Human embryonic stem cells (hESC) and induced pluripotent stem cells
(hiPSC) possess the capability of differentiating into all derivatives
of the three germ layers including neural cells. Human pluripotent stem
cell (hPSC) derived neural cells have been used for studying nervous
system development, modeling neurologic disorders, neurotoxicology and
drug screening. SMAD signaling plays a crucial role in neural induction.

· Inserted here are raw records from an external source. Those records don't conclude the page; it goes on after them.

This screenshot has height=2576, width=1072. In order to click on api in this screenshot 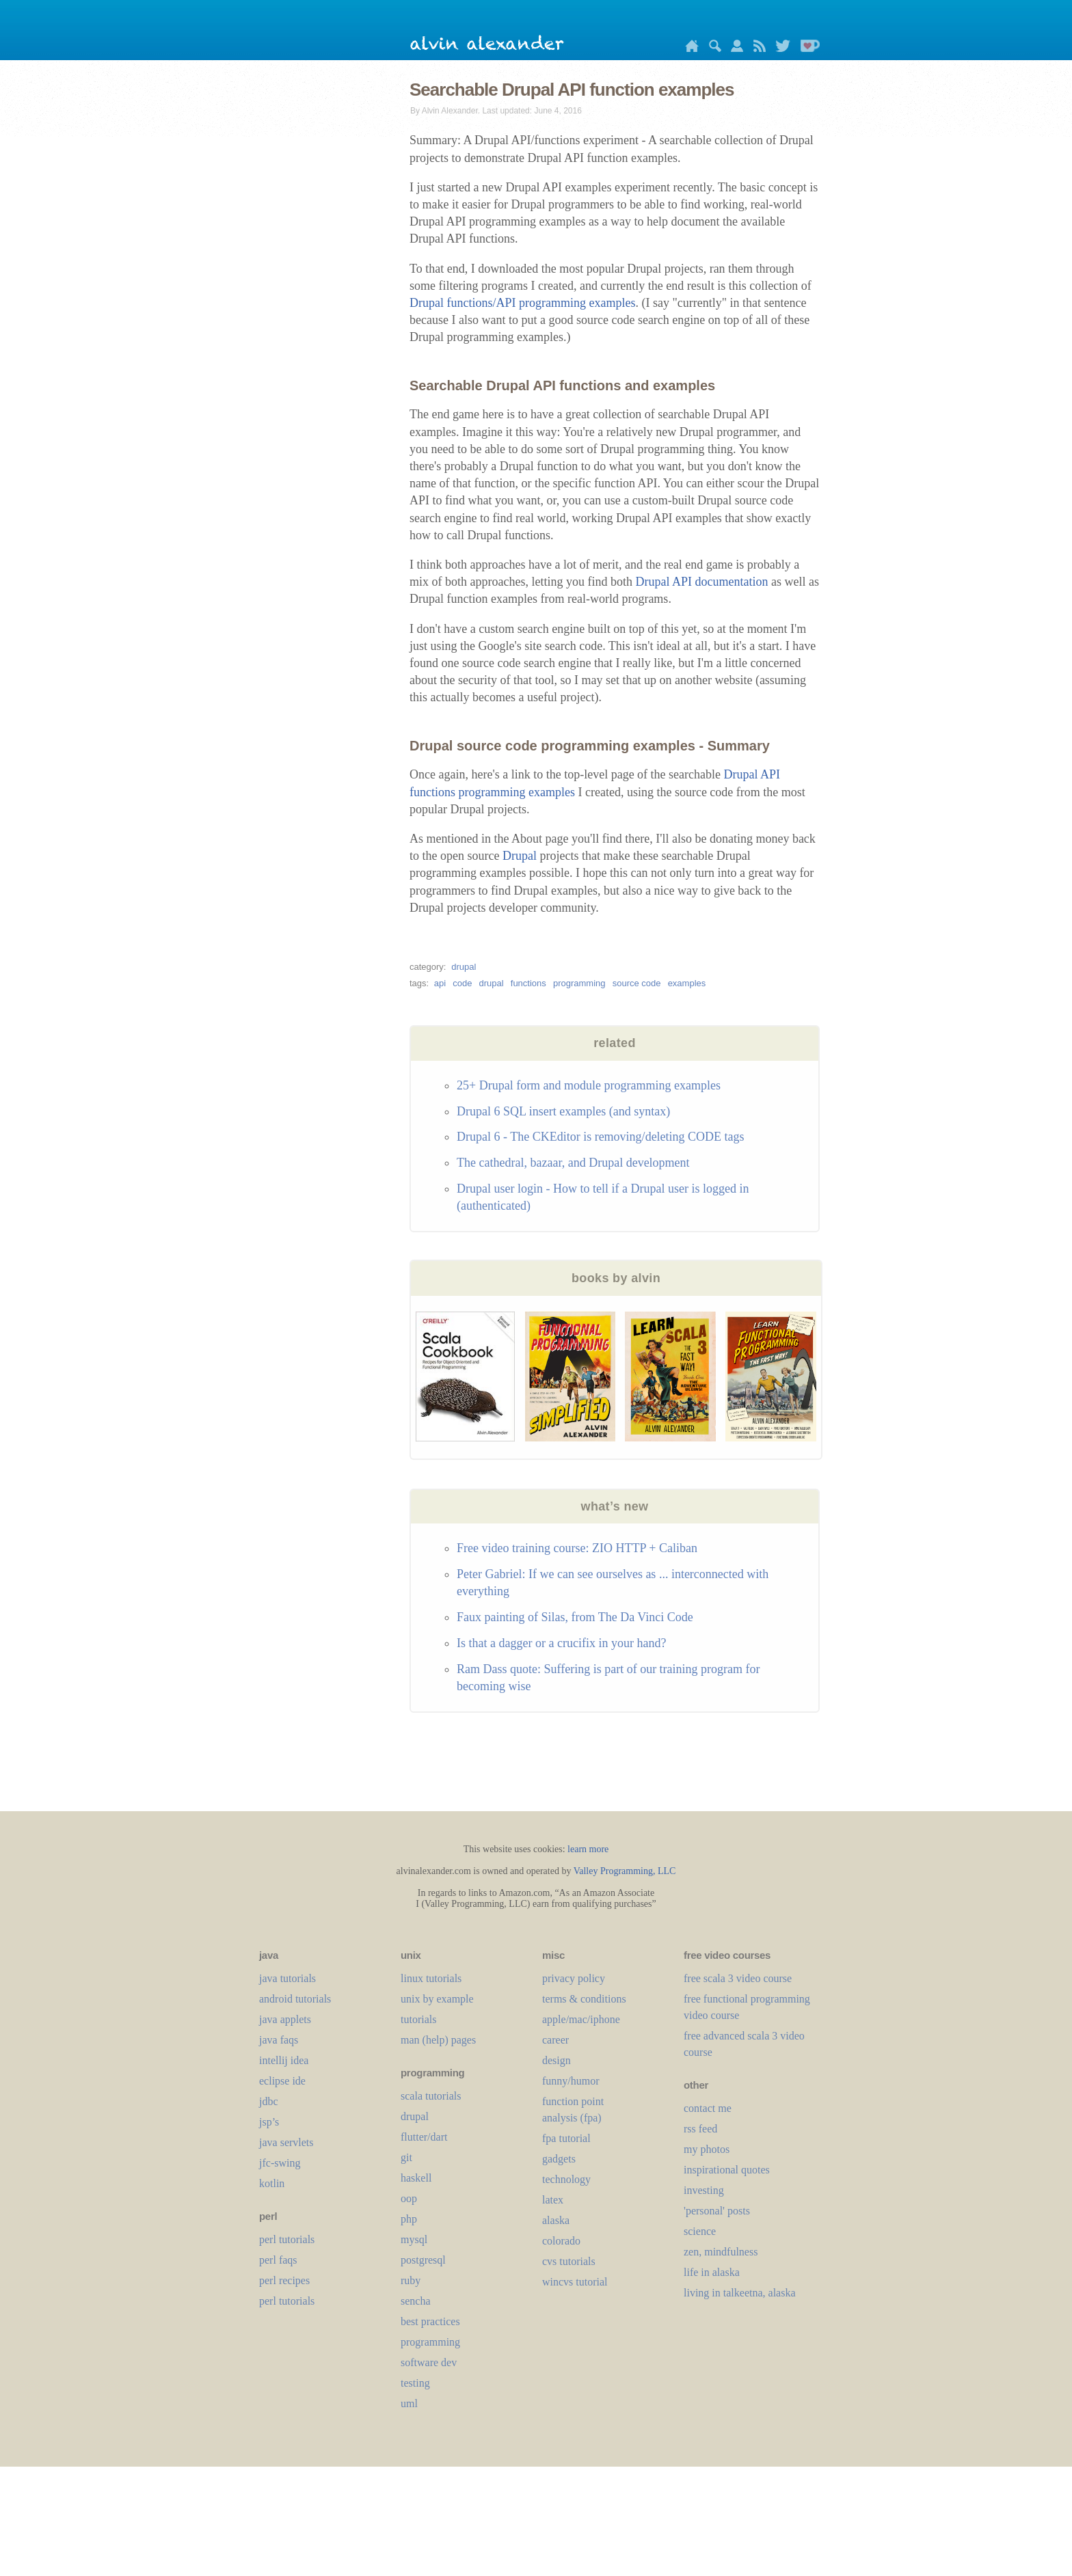 , I will do `click(440, 983)`. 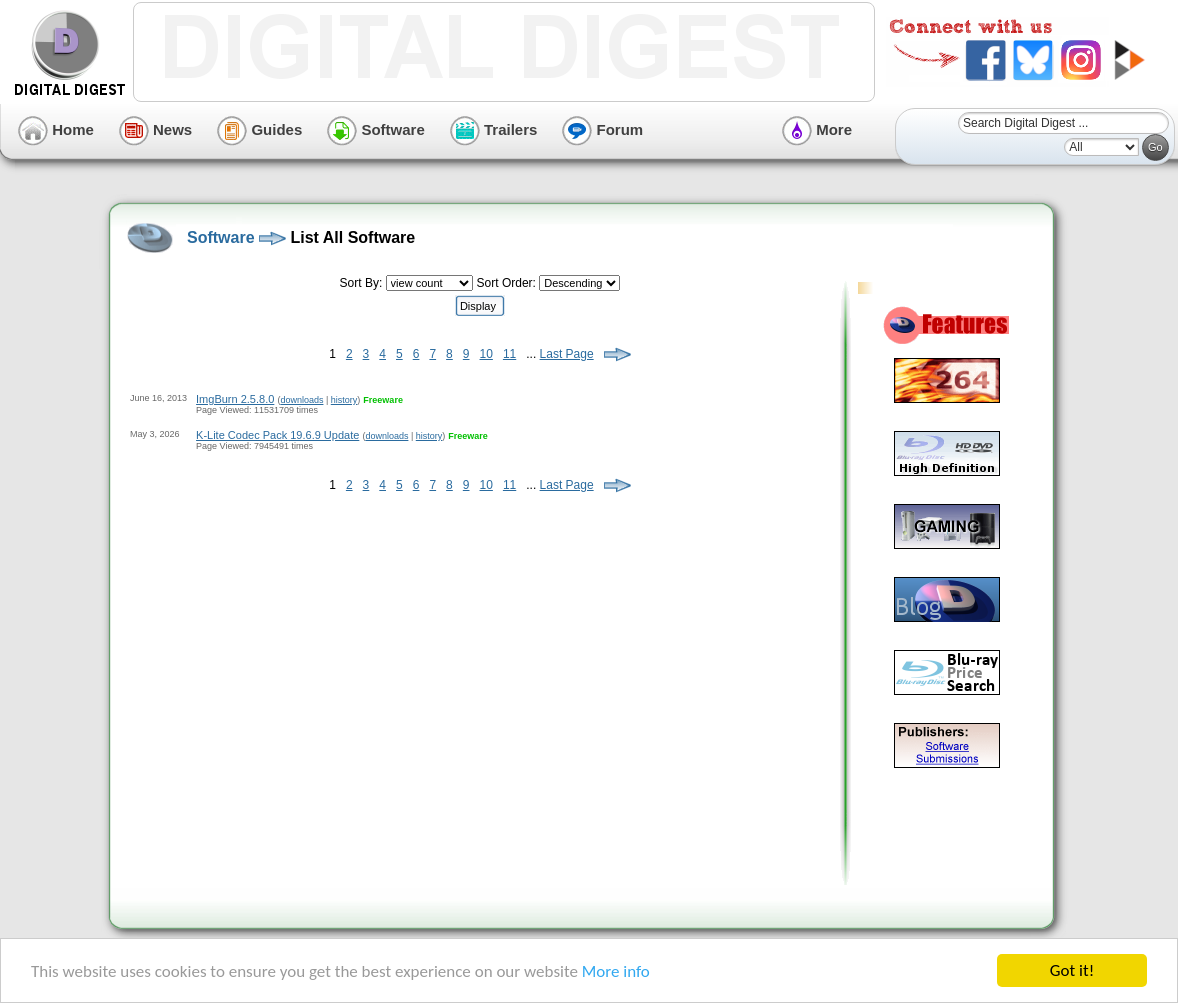  I want to click on Forum, so click(602, 129).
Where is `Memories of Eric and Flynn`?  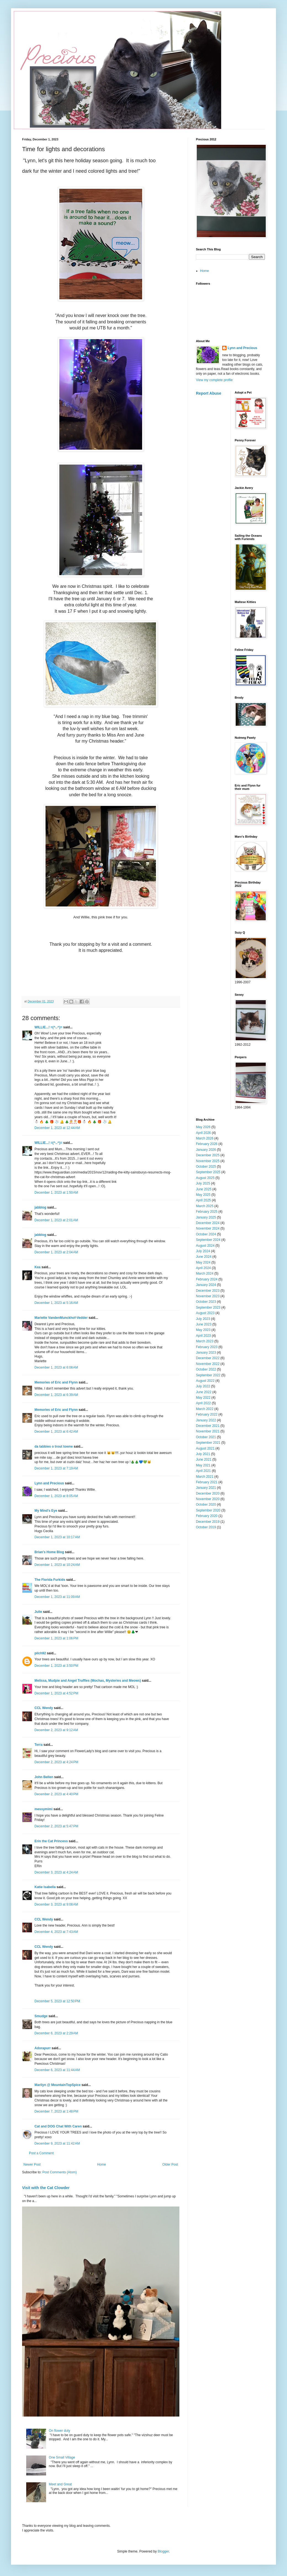 Memories of Eric and Flynn is located at coordinates (56, 1382).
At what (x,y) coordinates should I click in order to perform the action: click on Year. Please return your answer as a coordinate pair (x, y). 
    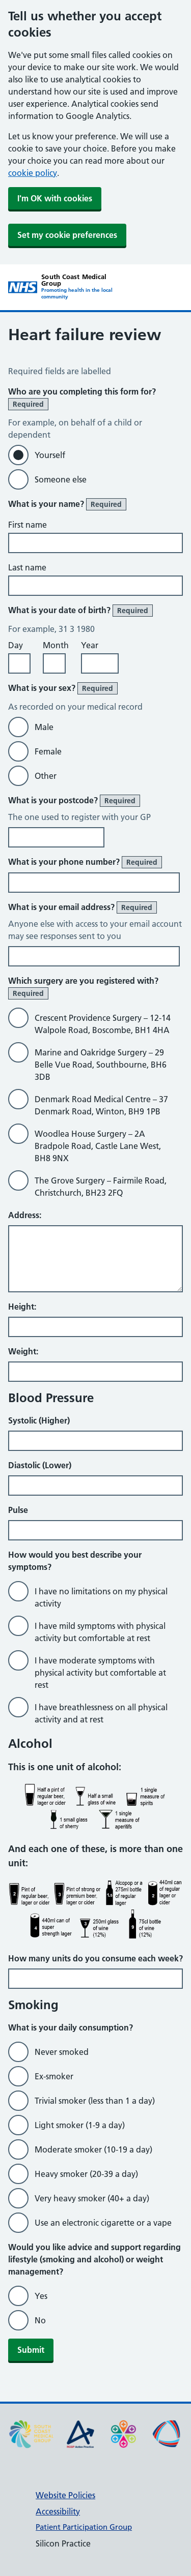     Looking at the image, I should click on (89, 645).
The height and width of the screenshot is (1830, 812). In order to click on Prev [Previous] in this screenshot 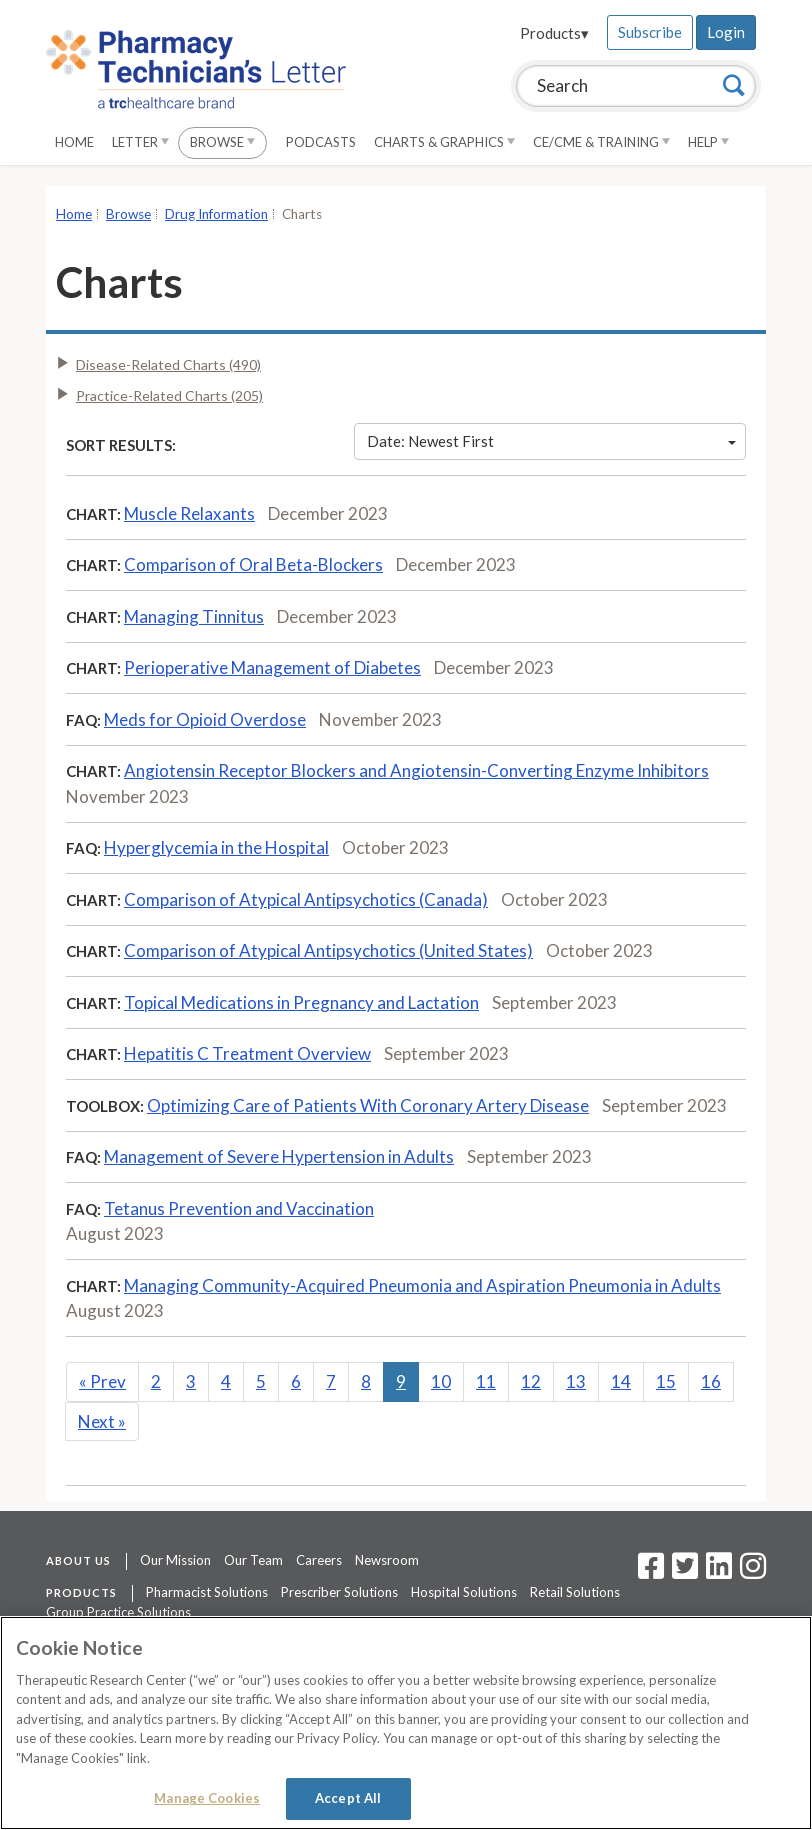 , I will do `click(102, 1381)`.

Dual inhibition of SMAD signaling by Noggin and SB431542 is sufficient
to induce rapid and complete neural conversion of hPSCs [1]. In 2010,
Wenlin Li and colleagues found that synergistic inhibition of glycogen
synthase kinase 3 (GSK3) and transforming growth factor β (TGF-β) could
efficiently differentiate hPSCs to homogenous neural epithelium in 7
days [2]. The derived neural stem cells (NSCs) can self-renew in the
presence of human leukemia inhibitory factor (LIF) and inhibitors of
GSK3 and TGF-β. NSCs possess the multipotential of differentiating into
various neuronal and glial subtypes upon induction with specific
patterning cues [2].
Based on the advances in neural differentiation methodologies, we
developed hPSC Neural Induction Medium (PSCNIM, Cat. #5931), a
serum-free medium, to efficiently convert hPSCs to NSCs under adherent
culture conditions. The hPSCs are converted to homogenous neural
epithelium using neural induction medium (Figure 1). After a 7 – 10 day
treatment with PSCNIM, more than 90% of cells expressed the neural stem
cell markers: Nestin and Sox2; while the pluripotency marker Nanog
expression was lost (Figure 2). NSCs derived from hPSC can be maintained
in the induction medium for at least 5 passages (~24 days), can
efficiently form rosettes (Figure 3) and be expanded as neural
progenitor cells in EGF and FGF containing medium, or differentiated
into neural lineages such as neurons and astrocytes (Figure 3).